## LISTED ENTRIES
····················

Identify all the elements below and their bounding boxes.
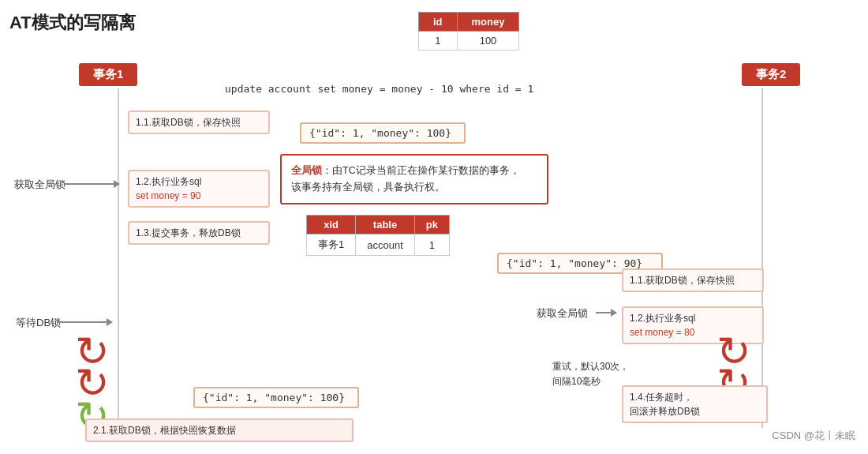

····················

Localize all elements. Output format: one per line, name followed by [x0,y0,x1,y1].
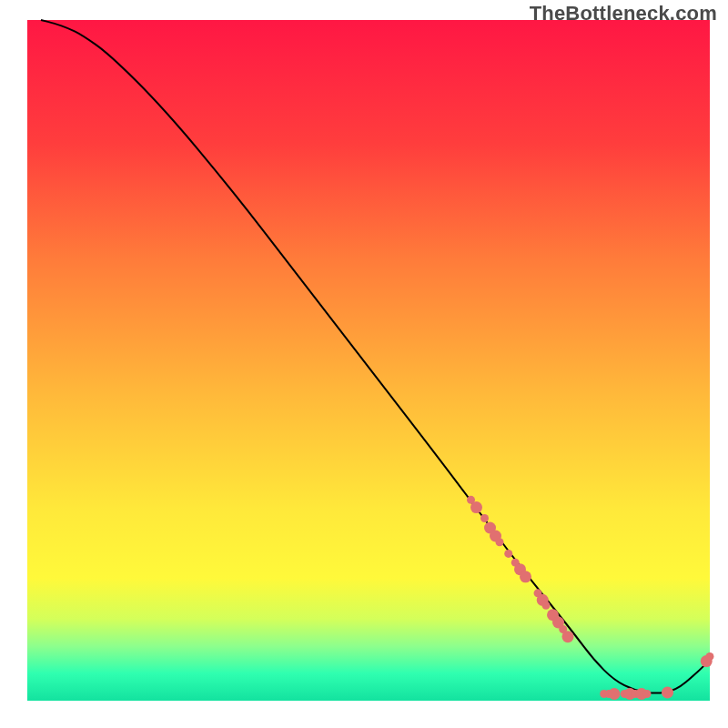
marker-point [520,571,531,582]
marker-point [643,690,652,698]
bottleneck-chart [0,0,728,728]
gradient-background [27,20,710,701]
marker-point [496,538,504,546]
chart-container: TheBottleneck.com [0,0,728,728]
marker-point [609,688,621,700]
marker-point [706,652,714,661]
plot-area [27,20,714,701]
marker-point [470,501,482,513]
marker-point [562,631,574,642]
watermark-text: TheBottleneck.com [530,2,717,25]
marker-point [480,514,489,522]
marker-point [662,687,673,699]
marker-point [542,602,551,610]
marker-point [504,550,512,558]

····················

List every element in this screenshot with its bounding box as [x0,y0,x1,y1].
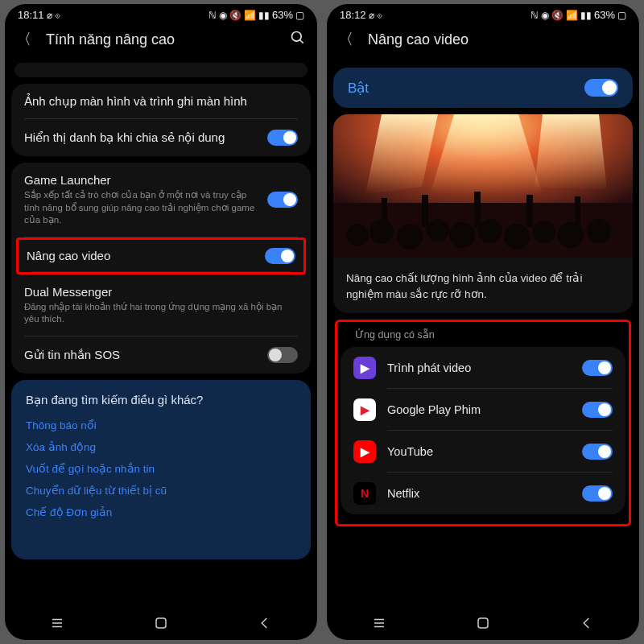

····················

## REQUIREMENT
Retrieve each line of the data in which the word "bounding" can be found.

## SOLVED PROBLEM
Identify all the elements below and their bounding boxes.
List every element in this screenshot with its bounding box as [x0,y0,x1,y1].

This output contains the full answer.